Only the text should be kept: print every entry below exactly and leave each image out.

START Task input

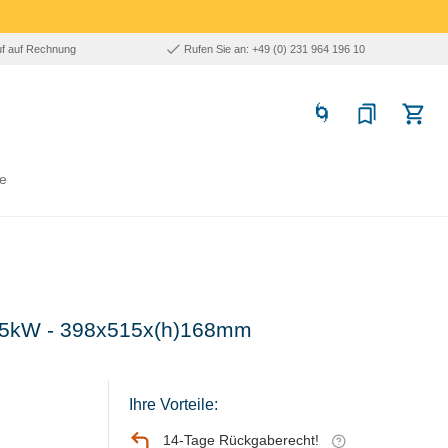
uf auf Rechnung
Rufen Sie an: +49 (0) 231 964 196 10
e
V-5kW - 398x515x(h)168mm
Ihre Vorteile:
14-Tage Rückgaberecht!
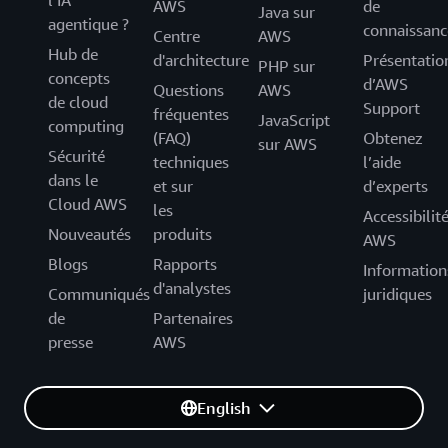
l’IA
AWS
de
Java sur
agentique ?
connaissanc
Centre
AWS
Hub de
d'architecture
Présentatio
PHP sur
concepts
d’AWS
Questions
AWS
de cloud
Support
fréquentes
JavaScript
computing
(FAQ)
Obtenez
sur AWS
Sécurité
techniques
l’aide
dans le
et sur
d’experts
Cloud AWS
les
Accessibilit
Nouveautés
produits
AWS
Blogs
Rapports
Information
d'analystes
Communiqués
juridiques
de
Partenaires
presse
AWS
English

END Task input

# Response to this exercise:
uf auf Rechnung
Rufen Sie an: +49 (0) 231 964 196 10
e
V-5kW - 398x515x(h)168mm
Ihre Vorteile:
14-Tage Rückgaberecht!
l’IA
AWS
de
Java sur
agentique ?
connaissanc
Centre
AWS
Hub de
d'architecture
Présentatio
PHP sur
concepts
d’AWS
Questions
AWS
de cloud
Support
fréquentes
JavaScript
computing
(FAQ)
Obtenez
sur AWS
Sécurité
techniques
l’aide
dans le
et sur
d’experts
Cloud AWS
les
Accessibilit
Nouveautés
produits
AWS
Blogs
Rapports
Information
d'analystes
Communiqués
juridiques
de
Partenaires
presse
AWS
English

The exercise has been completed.